KlangSteinKugeln sind aus der künstlerischen Arbeit mit den
KlangSteinen entstanden. Sie werden zum Teil
mit alten Kugeldrehmaschinen an Bächen erstellt,
die für die Herstellung eine Kugel über einen Tag benötigen,
zum Teil mit hochmodernen Maschinen gefertigt.
Der verwendete Stein ist Naturstein, meistens der Serpentin,
fest und haltbar, er verändert seine Stimmung über Jahrhunderte nicht.

Das Arbeiten mit KlangSteinKugeln knüpft an eine alte Tradition an.
Es ist diejenige der Steinschmeichler, das in den Händen halten von
kleineren Steinen, die man im Winter auf den Ofen legt und die ihre
Wärme an die Hände abgeben.

Diese Verbindung, das Wissen um andere Traditionen und die diversen
Spieltechniken, die damit einhergehen und von Manfred Kniel umfangreich
weiterentwickelt worden sind, ließen uns KlangSteinKugeln entwickeln,
die heute in verschiedenen Größen und verschiedenen Materialien vorliegen.
Sie orientieren sich an den diversen Größen der Hände und an den
Anwendungsbereichen.

Durch die regelmäßige Benutzung der KlangSteinKugeln wird die Aktivität
der rechten und der linken Hemisphäre gleichmäßig angeregt, die Drehungen
der Steine nach links und rechts im Wechsel in einem genauen Spiel -System
ermöglichen eine Steigerung der Konzentrationsfähigkeit, helfen bei sich
einstellender Beeinträchtigung der Bewegungsfähigkeit der Finger,
regen Energieströme im Körper an und machen die Haut geschmeidig.

Mit Hilfe verschiedener Spiel - Techniken wurden diese KlangSteinKugeln
mit den im Atelier Feßmann sich befindlichen KlangSteinen über einige Monate
hinweg eingespielt.
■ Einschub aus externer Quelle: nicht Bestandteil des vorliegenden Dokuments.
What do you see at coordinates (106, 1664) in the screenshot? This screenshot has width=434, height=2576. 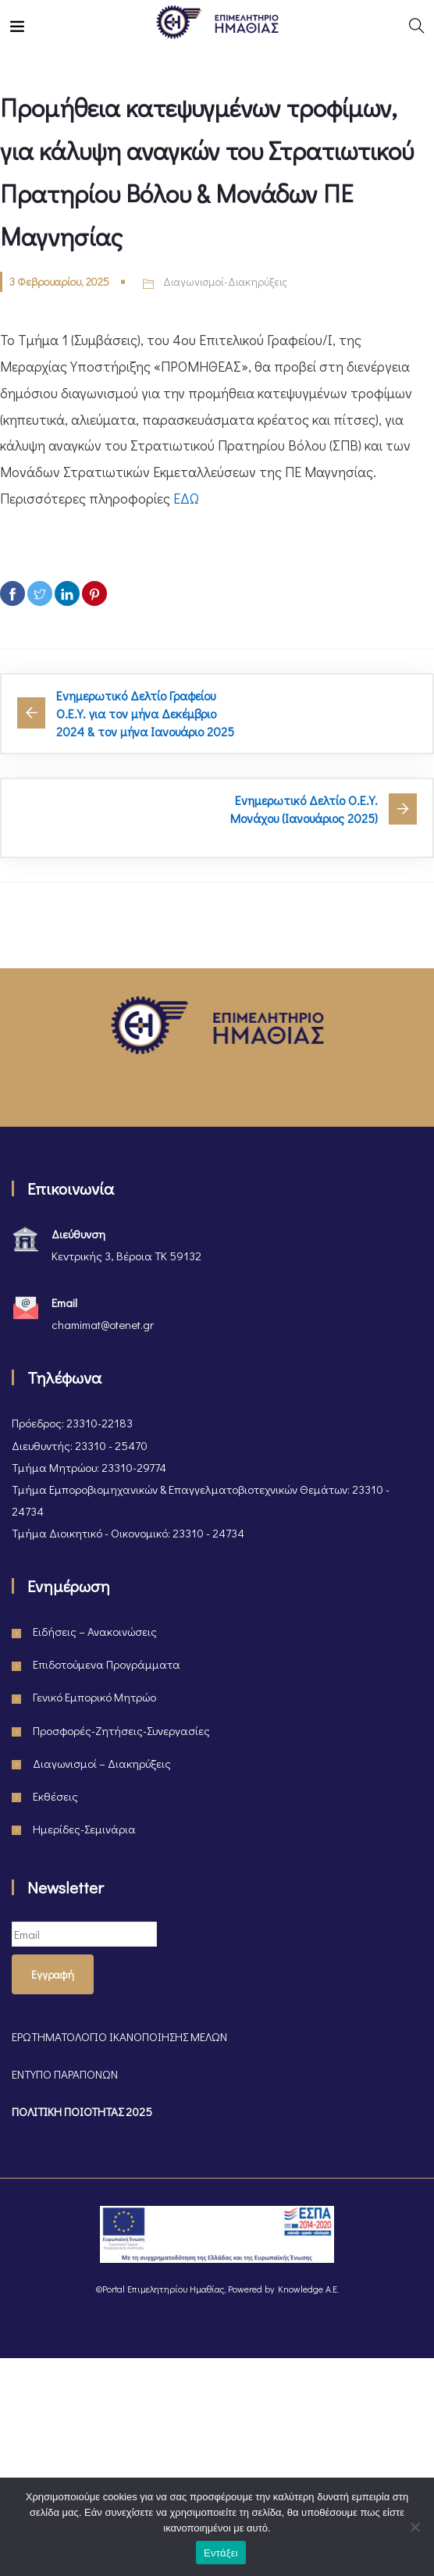 I see `Επιδοτούμενα Προγράμματα` at bounding box center [106, 1664].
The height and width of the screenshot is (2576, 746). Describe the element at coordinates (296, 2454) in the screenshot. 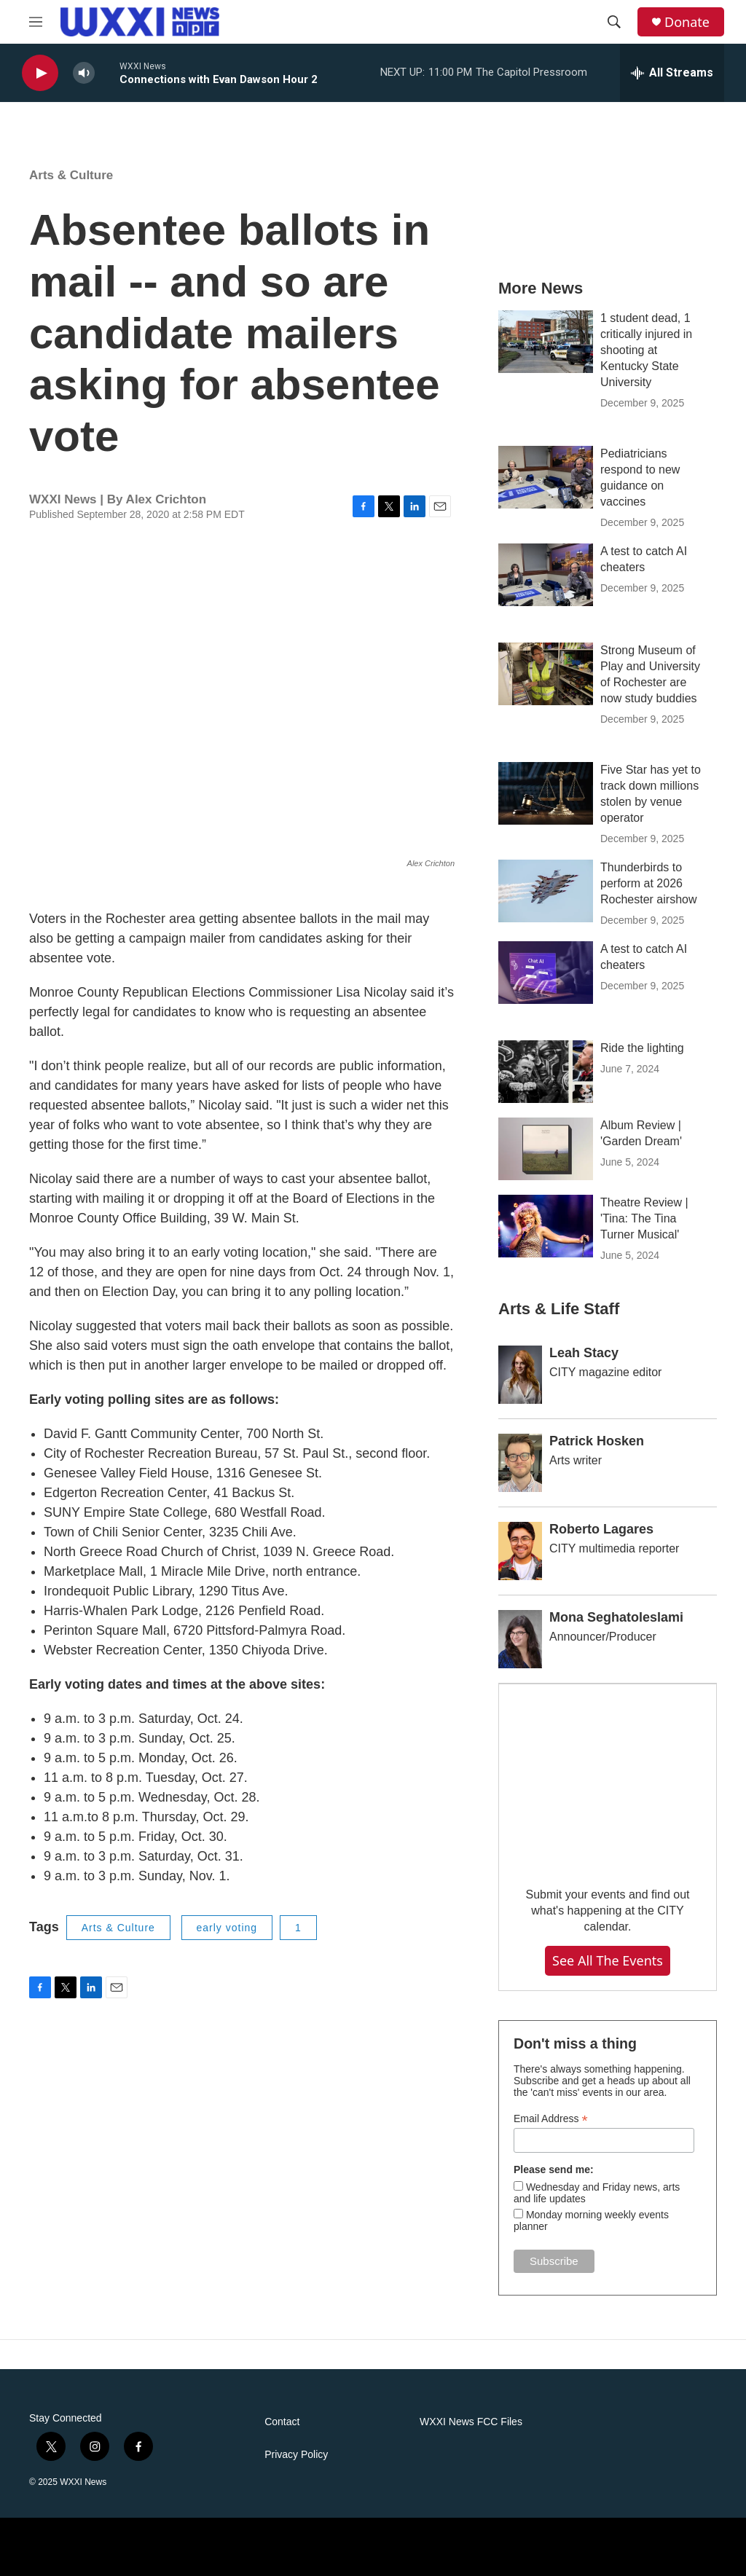 I see `Privacy Policy` at that location.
Ihre Molekularstruktur ist klanglich entwickelt und wirkt sich
sehr umfangreich in der oben beschriebenen Weise aus.

Wir haben die Auswirkungen testen lassen und können Ihnen die Ergebnisse
zur Verfügung stellen.

Speziell für dieses Spielen wurde von Manfred Kniel und Klaus Feßmann
eine Spielschule entwickelt, die unter dem Begriff Kieselschule in Kürze
auf unserer homepage angeboten wird.